**Problem statement**
A picture-free, exact copy of all the records below is the goal.

(Structured page parsing data)

● ● ● ●

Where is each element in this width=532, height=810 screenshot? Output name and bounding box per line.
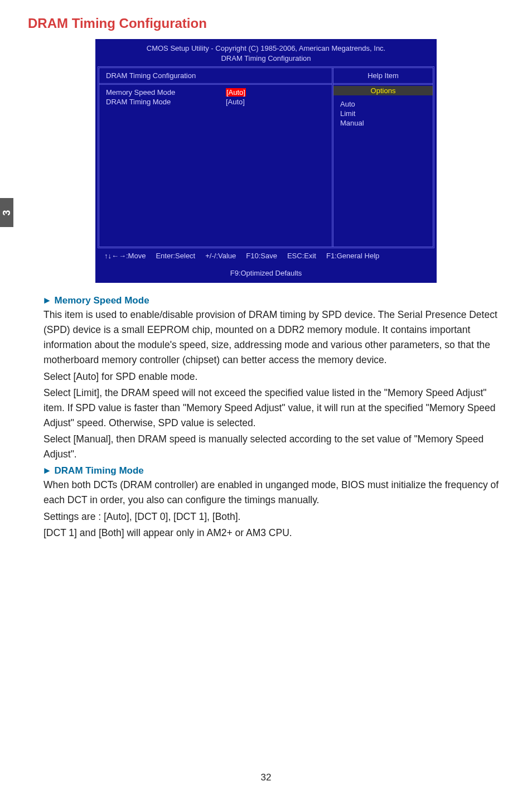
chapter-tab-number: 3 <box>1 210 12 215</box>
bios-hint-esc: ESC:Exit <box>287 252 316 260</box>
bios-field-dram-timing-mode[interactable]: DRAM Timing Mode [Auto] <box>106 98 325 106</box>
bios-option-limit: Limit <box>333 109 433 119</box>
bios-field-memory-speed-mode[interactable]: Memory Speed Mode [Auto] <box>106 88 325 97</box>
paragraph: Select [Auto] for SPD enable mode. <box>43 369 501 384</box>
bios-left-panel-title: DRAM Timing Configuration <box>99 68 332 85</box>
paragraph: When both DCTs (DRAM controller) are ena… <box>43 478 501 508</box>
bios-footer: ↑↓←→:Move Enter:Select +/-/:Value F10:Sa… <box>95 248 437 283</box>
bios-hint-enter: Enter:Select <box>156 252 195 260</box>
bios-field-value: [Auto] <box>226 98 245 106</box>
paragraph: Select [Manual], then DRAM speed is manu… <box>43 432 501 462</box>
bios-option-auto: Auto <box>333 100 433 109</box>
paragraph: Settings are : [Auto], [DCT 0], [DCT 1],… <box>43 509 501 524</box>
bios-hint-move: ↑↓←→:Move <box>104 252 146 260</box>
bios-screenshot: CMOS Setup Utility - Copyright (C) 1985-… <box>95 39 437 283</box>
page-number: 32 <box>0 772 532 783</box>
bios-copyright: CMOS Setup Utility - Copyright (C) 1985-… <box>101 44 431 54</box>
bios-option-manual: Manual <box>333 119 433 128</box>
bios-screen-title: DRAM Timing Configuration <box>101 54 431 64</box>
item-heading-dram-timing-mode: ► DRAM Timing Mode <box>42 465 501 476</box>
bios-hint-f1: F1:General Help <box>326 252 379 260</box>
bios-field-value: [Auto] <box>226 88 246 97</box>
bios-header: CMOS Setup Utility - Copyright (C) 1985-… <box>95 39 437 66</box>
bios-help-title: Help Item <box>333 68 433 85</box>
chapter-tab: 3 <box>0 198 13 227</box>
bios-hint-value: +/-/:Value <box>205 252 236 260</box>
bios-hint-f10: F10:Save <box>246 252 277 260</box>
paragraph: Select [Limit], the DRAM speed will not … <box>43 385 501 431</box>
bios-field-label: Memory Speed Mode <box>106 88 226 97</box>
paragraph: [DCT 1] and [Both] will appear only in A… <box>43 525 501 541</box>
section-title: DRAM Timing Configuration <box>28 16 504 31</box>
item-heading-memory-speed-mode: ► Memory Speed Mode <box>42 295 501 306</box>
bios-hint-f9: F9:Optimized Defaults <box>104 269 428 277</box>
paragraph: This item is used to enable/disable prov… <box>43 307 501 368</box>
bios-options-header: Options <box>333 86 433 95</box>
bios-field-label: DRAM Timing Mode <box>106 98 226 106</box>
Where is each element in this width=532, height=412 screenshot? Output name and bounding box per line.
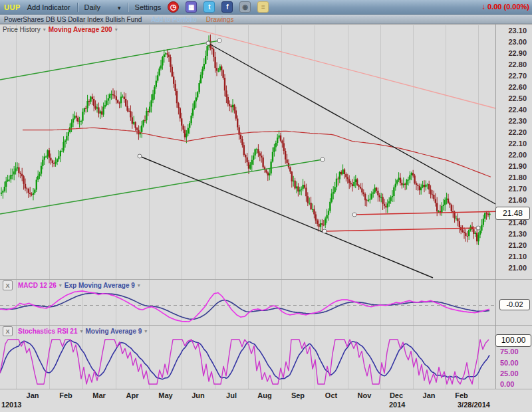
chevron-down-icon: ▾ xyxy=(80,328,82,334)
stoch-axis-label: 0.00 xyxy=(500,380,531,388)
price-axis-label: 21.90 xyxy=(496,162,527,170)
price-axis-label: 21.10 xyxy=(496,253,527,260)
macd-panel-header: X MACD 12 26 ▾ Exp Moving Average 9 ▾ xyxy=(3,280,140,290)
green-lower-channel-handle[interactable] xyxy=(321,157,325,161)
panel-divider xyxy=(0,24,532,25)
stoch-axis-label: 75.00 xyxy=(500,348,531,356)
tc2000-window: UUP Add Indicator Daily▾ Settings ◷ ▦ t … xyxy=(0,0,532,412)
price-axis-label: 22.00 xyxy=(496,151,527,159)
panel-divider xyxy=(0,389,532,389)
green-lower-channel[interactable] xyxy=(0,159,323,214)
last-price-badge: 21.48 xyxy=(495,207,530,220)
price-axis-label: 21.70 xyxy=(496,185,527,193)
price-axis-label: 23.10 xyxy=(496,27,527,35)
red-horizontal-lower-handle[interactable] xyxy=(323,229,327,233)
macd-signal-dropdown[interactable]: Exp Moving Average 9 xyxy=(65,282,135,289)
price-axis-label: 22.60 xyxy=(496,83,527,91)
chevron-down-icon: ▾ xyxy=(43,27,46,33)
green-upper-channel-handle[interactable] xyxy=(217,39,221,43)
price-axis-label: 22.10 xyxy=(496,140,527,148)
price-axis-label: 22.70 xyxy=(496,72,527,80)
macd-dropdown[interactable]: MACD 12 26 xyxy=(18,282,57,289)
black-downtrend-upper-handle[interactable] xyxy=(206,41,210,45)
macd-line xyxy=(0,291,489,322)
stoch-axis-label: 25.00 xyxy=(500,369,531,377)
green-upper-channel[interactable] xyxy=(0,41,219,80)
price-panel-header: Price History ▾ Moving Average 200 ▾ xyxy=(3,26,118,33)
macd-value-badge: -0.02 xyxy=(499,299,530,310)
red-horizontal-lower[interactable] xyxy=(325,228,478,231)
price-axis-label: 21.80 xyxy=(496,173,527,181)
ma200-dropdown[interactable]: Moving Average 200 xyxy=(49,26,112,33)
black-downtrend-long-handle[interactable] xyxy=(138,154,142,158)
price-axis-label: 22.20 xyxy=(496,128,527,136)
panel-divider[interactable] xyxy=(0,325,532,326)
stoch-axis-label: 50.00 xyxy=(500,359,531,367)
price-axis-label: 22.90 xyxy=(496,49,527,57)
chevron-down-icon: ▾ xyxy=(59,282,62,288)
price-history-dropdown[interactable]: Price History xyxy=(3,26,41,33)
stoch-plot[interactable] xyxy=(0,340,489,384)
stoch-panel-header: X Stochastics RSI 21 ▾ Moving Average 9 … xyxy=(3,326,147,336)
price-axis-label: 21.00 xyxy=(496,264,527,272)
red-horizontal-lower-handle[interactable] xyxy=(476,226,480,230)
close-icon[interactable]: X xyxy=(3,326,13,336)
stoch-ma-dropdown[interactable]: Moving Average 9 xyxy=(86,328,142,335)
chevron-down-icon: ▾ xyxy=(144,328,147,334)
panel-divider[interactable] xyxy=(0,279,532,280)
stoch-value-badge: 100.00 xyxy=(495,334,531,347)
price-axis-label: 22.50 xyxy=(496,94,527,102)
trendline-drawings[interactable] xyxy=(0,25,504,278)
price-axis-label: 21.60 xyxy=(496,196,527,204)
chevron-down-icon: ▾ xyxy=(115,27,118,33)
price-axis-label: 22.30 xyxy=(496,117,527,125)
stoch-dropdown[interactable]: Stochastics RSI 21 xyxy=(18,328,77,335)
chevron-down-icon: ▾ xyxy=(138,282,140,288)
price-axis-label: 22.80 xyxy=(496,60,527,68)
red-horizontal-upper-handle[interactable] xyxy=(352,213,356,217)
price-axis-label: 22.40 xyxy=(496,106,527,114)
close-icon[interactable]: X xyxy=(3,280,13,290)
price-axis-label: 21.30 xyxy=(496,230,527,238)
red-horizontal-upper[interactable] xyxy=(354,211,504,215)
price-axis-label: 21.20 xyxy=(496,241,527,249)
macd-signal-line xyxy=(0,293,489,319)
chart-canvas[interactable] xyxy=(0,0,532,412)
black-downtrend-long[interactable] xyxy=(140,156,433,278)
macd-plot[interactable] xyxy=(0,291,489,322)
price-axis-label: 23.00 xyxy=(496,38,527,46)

● ● ● ●

**Expected answer**
Where is each element in this width=532, height=810 screenshot? Output name and bounding box per line.
chapter-tab-number: 3 <box>1 210 12 215</box>
bios-hint-esc: ESC:Exit <box>287 252 316 260</box>
bios-field-dram-timing-mode[interactable]: DRAM Timing Mode [Auto] <box>106 98 325 106</box>
bios-option-limit: Limit <box>333 109 433 119</box>
bios-field-memory-speed-mode[interactable]: Memory Speed Mode [Auto] <box>106 88 325 97</box>
paragraph: Select [Auto] for SPD enable mode. <box>43 369 501 384</box>
bios-left-panel-title: DRAM Timing Configuration <box>99 68 332 85</box>
paragraph: When both DCTs (DRAM controller) are ena… <box>43 478 501 508</box>
bios-footer: ↑↓←→:Move Enter:Select +/-/:Value F10:Sa… <box>95 248 437 283</box>
bios-hint-enter: Enter:Select <box>156 252 195 260</box>
bios-field-value: [Auto] <box>226 98 245 106</box>
paragraph: Select [Manual], then DRAM speed is manu… <box>43 432 501 462</box>
bios-option-auto: Auto <box>333 100 433 109</box>
paragraph: Settings are : [Auto], [DCT 0], [DCT 1],… <box>43 509 501 524</box>
bios-hint-move: ↑↓←→:Move <box>104 252 146 260</box>
bios-screenshot: CMOS Setup Utility - Copyright (C) 1985-… <box>95 39 437 283</box>
page-number: 32 <box>0 772 532 783</box>
bios-copyright: CMOS Setup Utility - Copyright (C) 1985-… <box>101 44 431 54</box>
bios-option-manual: Manual <box>333 119 433 128</box>
bios-screen-title: DRAM Timing Configuration <box>101 54 431 64</box>
item-heading-dram-timing-mode: ► DRAM Timing Mode <box>42 465 501 476</box>
bios-hint-f1: F1:General Help <box>326 252 379 260</box>
bios-field-value: [Auto] <box>226 88 246 97</box>
bios-header: CMOS Setup Utility - Copyright (C) 1985-… <box>95 39 437 66</box>
bios-help-title: Help Item <box>333 68 433 85</box>
chapter-tab: 3 <box>0 198 13 227</box>
bios-hint-value: +/-/:Value <box>205 252 236 260</box>
bios-hint-f10: F10:Save <box>246 252 277 260</box>
paragraph: Select [Limit], the DRAM speed will not … <box>43 385 501 431</box>
bios-field-label: Memory Speed Mode <box>106 88 226 97</box>
paragraph: [DCT 1] and [Both] will appear only in A… <box>43 525 501 541</box>
section-title: DRAM Timing Configuration <box>28 16 504 31</box>
item-heading-memory-speed-mode: ► Memory Speed Mode <box>42 295 501 306</box>
bios-hint-f9: F9:Optimized Defaults <box>104 269 428 277</box>
paragraph: This item is used to enable/disable prov… <box>43 307 501 368</box>
bios-options-header: Options <box>333 86 433 95</box>
bios-field-label: DRAM Timing Mode <box>106 98 226 106</box>
Where is each element in this width=532, height=412 screenshot? Output name and bounding box per line.
chevron-down-icon: ▾ xyxy=(80,328,82,334)
stoch-axis-label: 0.00 xyxy=(500,380,531,388)
price-axis-label: 21.90 xyxy=(496,162,527,170)
price-axis-label: 21.10 xyxy=(496,253,527,260)
macd-panel-header: X MACD 12 26 ▾ Exp Moving Average 9 ▾ xyxy=(3,280,140,290)
green-lower-channel-handle[interactable] xyxy=(321,157,325,161)
panel-divider xyxy=(0,24,532,25)
stoch-axis-label: 75.00 xyxy=(500,348,531,356)
tc2000-window: UUP Add Indicator Daily▾ Settings ◷ ▦ t … xyxy=(0,0,532,412)
price-axis-label: 22.00 xyxy=(496,151,527,159)
panel-divider xyxy=(0,389,532,389)
green-lower-channel[interactable] xyxy=(0,159,323,214)
last-price-badge: 21.48 xyxy=(495,207,530,220)
price-axis-label: 21.70 xyxy=(496,185,527,193)
price-axis-label: 23.10 xyxy=(496,27,527,35)
red-horizontal-lower-handle[interactable] xyxy=(323,229,327,233)
macd-signal-dropdown[interactable]: Exp Moving Average 9 xyxy=(65,282,135,289)
price-axis-label: 22.60 xyxy=(496,83,527,91)
chevron-down-icon: ▾ xyxy=(43,27,46,33)
green-upper-channel-handle[interactable] xyxy=(217,39,221,43)
price-axis-label: 22.10 xyxy=(496,140,527,148)
price-axis-label: 22.70 xyxy=(496,72,527,80)
macd-dropdown[interactable]: MACD 12 26 xyxy=(18,282,57,289)
black-downtrend-upper-handle[interactable] xyxy=(206,41,210,45)
macd-line xyxy=(0,291,489,322)
stoch-axis-label: 25.00 xyxy=(500,369,531,377)
green-upper-channel[interactable] xyxy=(0,41,219,80)
price-panel-header: Price History ▾ Moving Average 200 ▾ xyxy=(3,26,118,33)
macd-value-badge: -0.02 xyxy=(499,299,530,310)
red-horizontal-lower[interactable] xyxy=(325,228,478,231)
price-axis-label: 21.80 xyxy=(496,173,527,181)
ma200-dropdown[interactable]: Moving Average 200 xyxy=(49,26,112,33)
black-downtrend-long-handle[interactable] xyxy=(138,154,142,158)
price-axis-label: 22.20 xyxy=(496,128,527,136)
panel-divider[interactable] xyxy=(0,325,532,326)
stoch-axis-label: 50.00 xyxy=(500,359,531,367)
price-axis-label: 22.90 xyxy=(496,49,527,57)
chevron-down-icon: ▾ xyxy=(59,282,62,288)
price-history-dropdown[interactable]: Price History xyxy=(3,26,41,33)
stoch-plot[interactable] xyxy=(0,340,489,384)
stoch-panel-header: X Stochastics RSI 21 ▾ Moving Average 9 … xyxy=(3,326,147,336)
price-axis-label: 21.00 xyxy=(496,264,527,272)
red-horizontal-lower-handle[interactable] xyxy=(476,226,480,230)
close-icon[interactable]: X xyxy=(3,326,13,336)
stoch-ma-dropdown[interactable]: Moving Average 9 xyxy=(86,328,142,335)
chevron-down-icon: ▾ xyxy=(144,328,147,334)
panel-divider[interactable] xyxy=(0,279,532,280)
stoch-value-badge: 100.00 xyxy=(495,334,531,347)
price-axis-label: 22.50 xyxy=(496,94,527,102)
trendline-drawings[interactable] xyxy=(0,25,504,278)
price-axis-label: 21.60 xyxy=(496,196,527,204)
chevron-down-icon: ▾ xyxy=(115,27,118,33)
price-axis-label: 22.30 xyxy=(496,117,527,125)
stoch-dropdown[interactable]: Stochastics RSI 21 xyxy=(18,328,77,335)
chevron-down-icon: ▾ xyxy=(138,282,140,288)
price-axis-label: 22.80 xyxy=(496,60,527,68)
red-horizontal-upper-handle[interactable] xyxy=(352,213,356,217)
price-axis-label: 22.40 xyxy=(496,106,527,114)
close-icon[interactable]: X xyxy=(3,280,13,290)
price-axis-label: 21.30 xyxy=(496,230,527,238)
red-horizontal-upper[interactable] xyxy=(354,211,504,215)
price-axis-label: 21.20 xyxy=(496,241,527,249)
macd-signal-line xyxy=(0,293,489,319)
chart-canvas[interactable] xyxy=(0,0,532,412)
black-downtrend-long[interactable] xyxy=(140,156,433,278)
macd-plot[interactable] xyxy=(0,291,489,322)
price-axis-label: 23.00 xyxy=(496,38,527,46)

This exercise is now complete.